Just now a heron (a crane? a stork?) flew right over me as I stood by my window watching the dusk gather itself into evening, and I am at a loss for words to describe how it made me feel.
As its form rose over the trees and turned to climb above the fields, I thought at first it was a hawk, but it did not fly like a hawk. Then I thought it might be a goose, but it did not cry like a goose. Then, just as the bird was overhead, its brown body dusted in blush light from the remains of the sunset, I saw its long legs, the poised neck, graceful beak, and it let out a single honk of mysterious meaning before disappearing over the roof.
Stunned, feeling as if I had wakened from a prophetic dream, I stood frozen, my mouth open, heart beating quickly yet calmly beneath my chest, and wondered if I had just caught a wild glimpse of the divine, hidden in this perfect moment that I’d put my book down just in time to witness. Oh, how little I deserve to be privy to such beauty, to see God’s hand move in the wings of a bird.
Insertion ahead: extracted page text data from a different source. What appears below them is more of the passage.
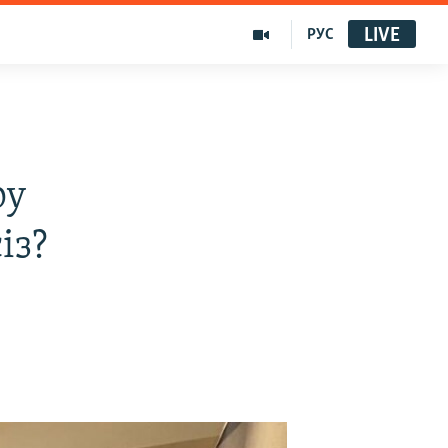
LIVE
РУС
ру
із?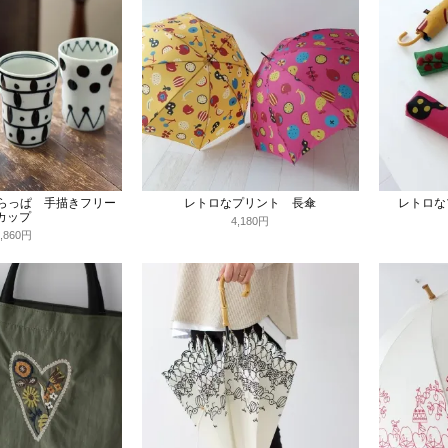
はらっぱ 手描きフリー
レトロなプリント 長傘
レトロな
カップ
4,180円
2,860円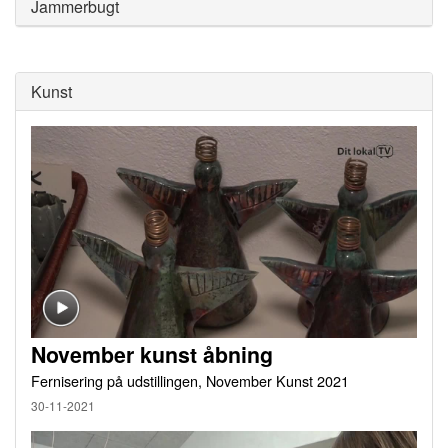
Jammerbugt
Kunst
November kunst åbning
Fernisering på udstillingen, November Kunst 2021
30-11-2021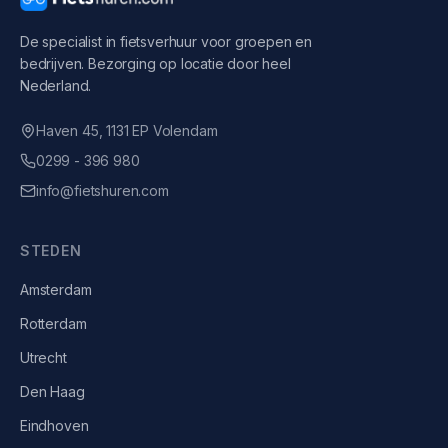
De specialist in fietsverhuur voor groepen en
bedrijven. Bezorging op locatie door heel
Nederland.
Haven 45, 1131 EP Volendam
0299 - 396 980
info@fietshuren.com
STEDEN
Amsterdam
Rotterdam
Utrecht
Den Haag
Eindhoven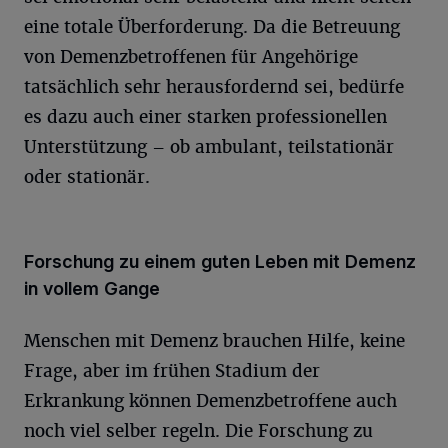
eine totale Überforderung. Da die Betreuung
von Demenzbetroffenen für Angehörige
tatsächlich sehr herausfordernd sei, bedürfe
es dazu auch einer starken professionellen
Unterstützung – ob ambulant, teilstationär
oder stationär.
Forschung zu einem guten Leben mit Demenz
in vollem Gange
Menschen mit Demenz brauchen Hilfe, keine
Frage, aber im frühen Stadium der
Erkrankung können Demenzbetroffene auch
noch viel selber regeln. Die Forschung zu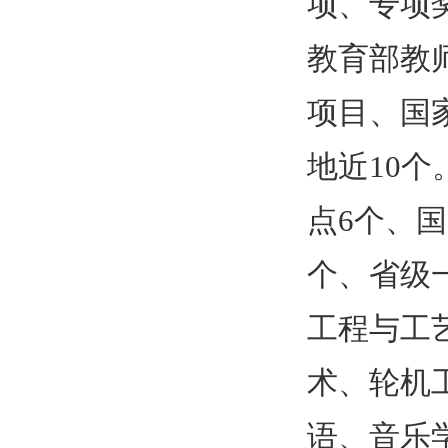
项、专项
教育部教
项目、国
地近
10
个
点
6
个、国
个、省级
工程与工
术、轮机
语、音乐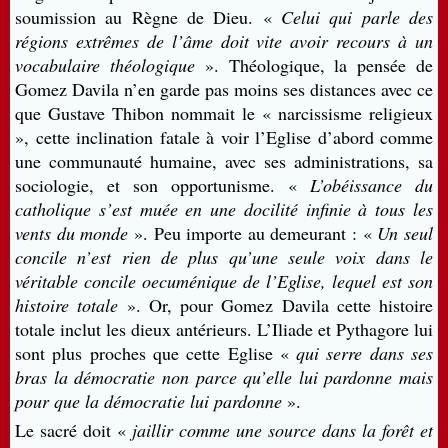
soumission au Règne de Dieu. «
Celui qui parle des
régions extrêmes de l’âme doit vite avoir recours à un
vocabulaire théologique
». Théologique, la pensée de
Gomez Davila n’en garde pas moins ses distances avec ce
que Gustave Thibon nommait le « narcissisme religieux
», cette inclination fatale à voir l’Eglise d’abord comme
une communauté humaine, avec ses administrations, sa
sociologie, et son opportunisme. «
L’obéissance du
catholique s’est muée en une docilité infinie à tous les
vents du monde
». Peu importe au demeurant : «
Un seul
concile n’est rien de plus qu’une seule voix dans le
véritable concile oecuménique de l’Eglise, lequel est son
histoire totale
». Or, pour Gomez Davila cette histoire
totale inclut les dieux antérieurs. L’Iliade et Pythagore lui
sont plus proches que cette Eglise «
qui serre dans ses
bras la démocratie non parce qu’elle lui pardonne mais
pour que la démocratie lui pardonne
».
Le sacré doit «
jaillir comme une source dans la forêt et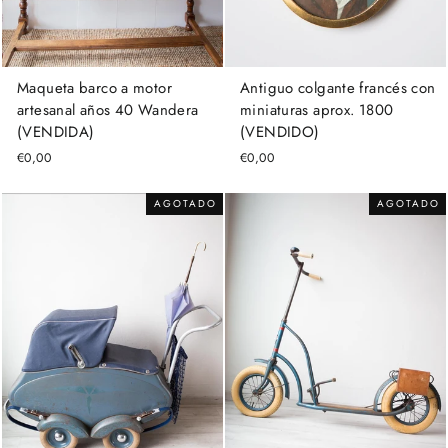
Maqueta barco a motor
Antiguo colgante francés con
artesanal años 40 Wandera
miniaturas aprox. 1800
(VENDIDA)
(VENDIDO)
€0,00
€0,00
AGOTADO
AGOTADO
And yet God is faithful to bless his children in ways they could never devise on their own, not even in sleep, and not with their eyes.
And now it is blue hour, the sky a soft robin’s egg bearing soft pink feathers, wisps of clouds that whisper of a new heaven and new earth, caught somehow in the expanse above this old beat-up land. They float, whole, a glimpse of hope in the midst of that which is broken. And above even these, a deer leaps, twisting its neck to reach the purple horizon as its body gives itself over to dance. It’s moving in the direction of the stream.
As the deer panteth for the water, so my soul longeth for Thee. Oh, Lord, quickly come. Have mercy on little old me.